Why Music Therapy Works Better Than Counseling
There are very few people in this world who don’t love music. We all have our tastes and choices, but music, in any form, can relax us. When we’re having a bad day, listening to cheery music usually makes us feel better. It has been proven again and again that our brains react very positively to music, hence, music therapy can work wonders for us. It usually involves a therapist, the client, and the use of music to help solve our issues. Music has a universal appeal, and even babies are influenced by music though they can’t speak yet. It can certainly be called a powerful tool for treatment, more so in a professional setting for therapy.
Aside from that, music therapy influences our minds and bodies in many ways. Let’s find out how.
Our Brains Respond To Music Instinctively
Research has shown that even babies are highly receptive to music. They can also identify changes in rhythmic patterns. It is small wonder that lullabies and rocking help them fall asleep, or make them stop crying. These two methods are used across the globe by mothers from different cultures. Music has also played an important part in various tribal and ethnic cultural groups. Experts opine that music came even before language, and our brains function in such a way that it reacts to music easily.
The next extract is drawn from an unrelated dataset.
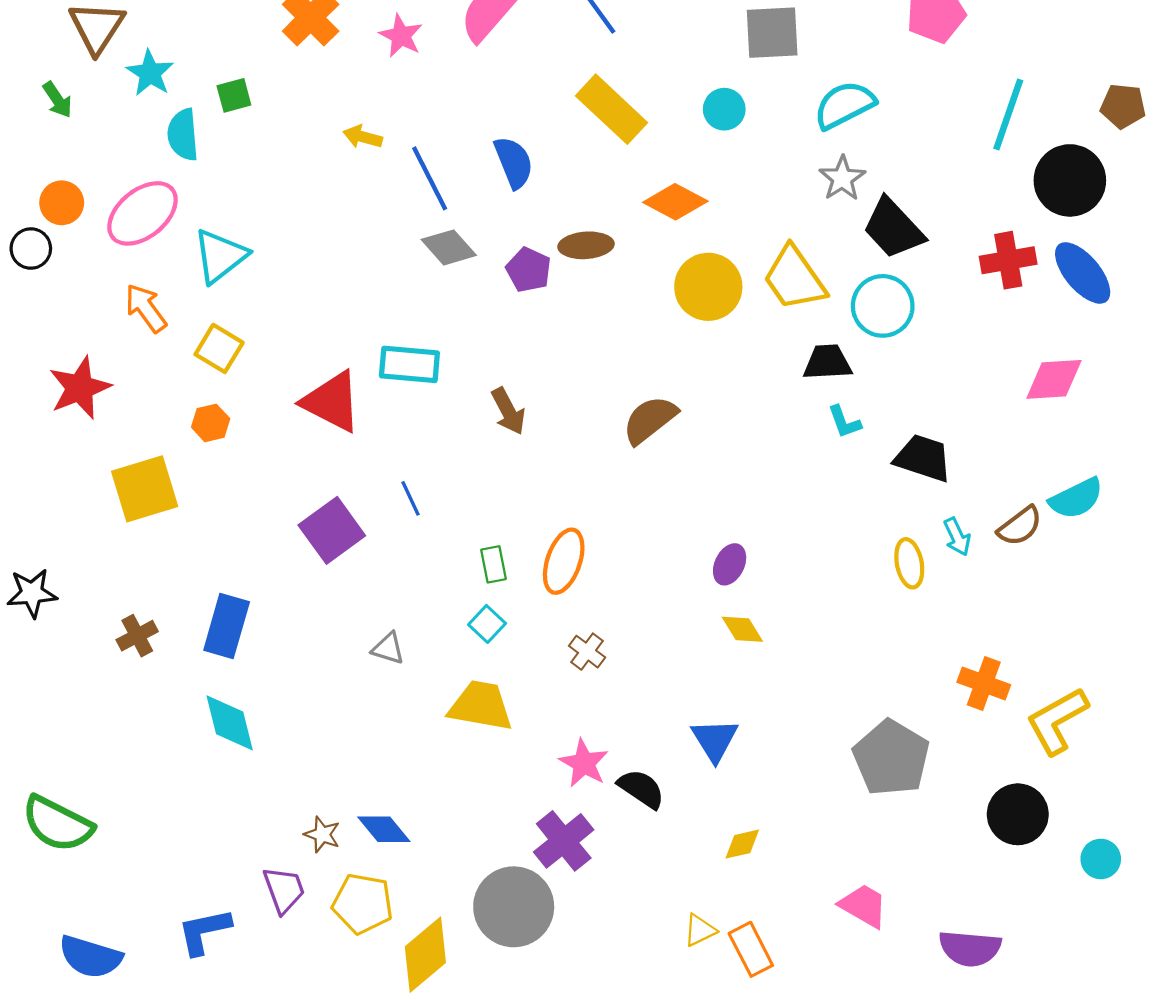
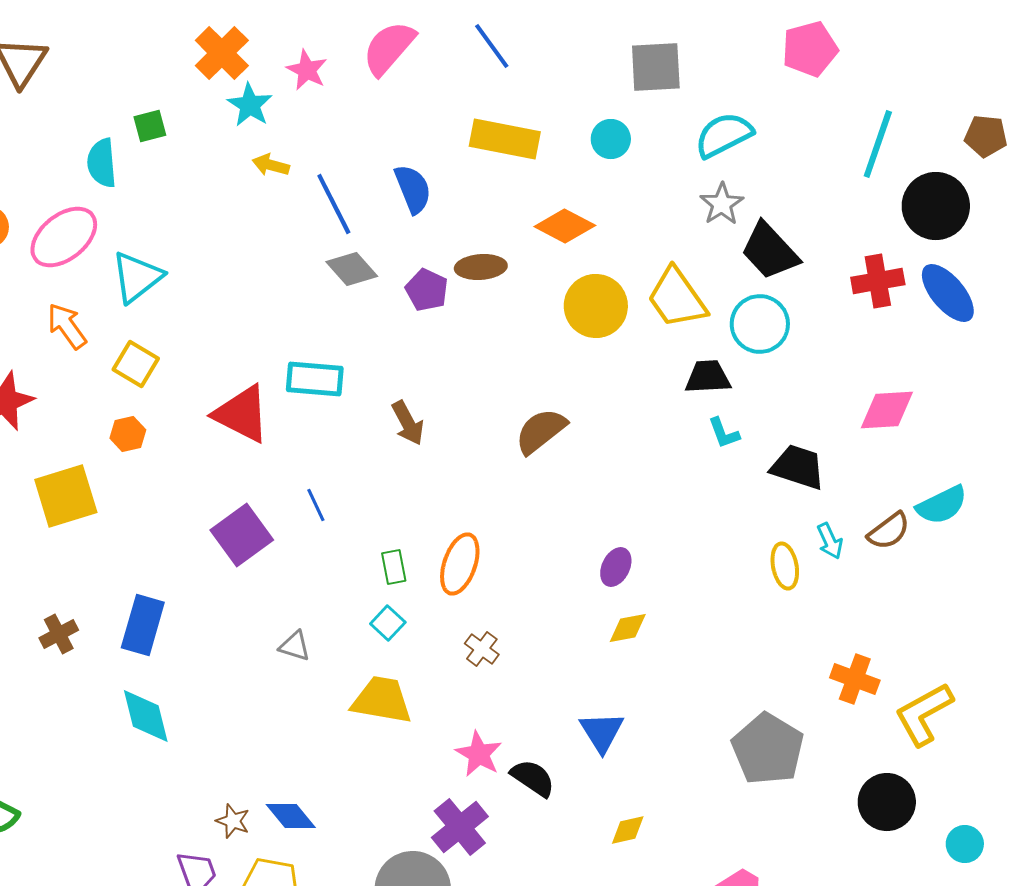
cyan star: (150, 73) -> (250, 105), moved
yellow rectangle: (612, 109) -> (505, 139), turned -32
pink diamond: (1054, 379) -> (887, 410), moved
yellow diamond: (742, 629) -> (628, 628), turned -69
Entrainment Of Our Body To Rhythm
Entrainment means the way our body synchronizes with an external rhythm or beat. For example, if we walk while listening to music, after a while, you will find that your steps match the beat of the song that you are listening to. Why does this happen? When we listen to music, and as it enters our central nervous system, it is sent to the brain for processing. But some of it remains in the motor nerves of our spinal cord. Hence, our muscles move to their own accord without us trying much. This theory works amazingly for patients who have had a stroke. If they experience paralysis, music helps them walk again and also gain strength back in their upper bodies.
Music Helps Us Concentrate
Music helps us concentrate, and improves our attention span. We have all realized that at some point in our lives. Some of us use music to relax when we are stressed; some even claim that listening to music helps them solve a maths problem better. Music is therapeutic, and it is therefore used by therapists to help those with attention deficit or can’t control impulsive behavior. Music is also used to teach children. When they learn using music, they grasp concepts and ideas better.
It Taps Into Our Emotions And Memories
Often, we listen to a song that makes us feel motivated, sad, or even happy. Sometimes, it brings back memories that we have either consciously or unconsciously associated with the song, and we tend to attach the emotions we felt while listening to it. The way music taps into our emotions and memories help therapists use it to access our emotions or stimulate our memory. Especially for patients with dementia, music therapy is great. No medicine can bring back their memories, but a particular song or a piece of music can.
Music Boosts Learning
We have already mentioned before how music helps us pay attention and how kids love learning through music. Remember, how you taught your kid to remember the ABC by singing, right? The melody and rhythm not just attracts children, it helps them memorize things better. No wonder they pick up songs and rhymes so easily. It is a very effective learning technique that helps children retain information and even recall it later. As students, some people memorize long concepts and terms by singing them.
Music As A Social Experience
There are certain kinds of music that are best shared in a group. Remember how primitive people and our ancestors had passed down stories and profound knowledge in form of songs across cultures? Some music experiences like listening to the church choir, or a piano recital in a restaurant, playing music in a rock band or even attending a music class are examples of music experiences in a group.
With these in mind, it is safe to say that music therapy works because of its universal appeal. Undergoing music therapy can help you improve the quality of your life and your mood, too!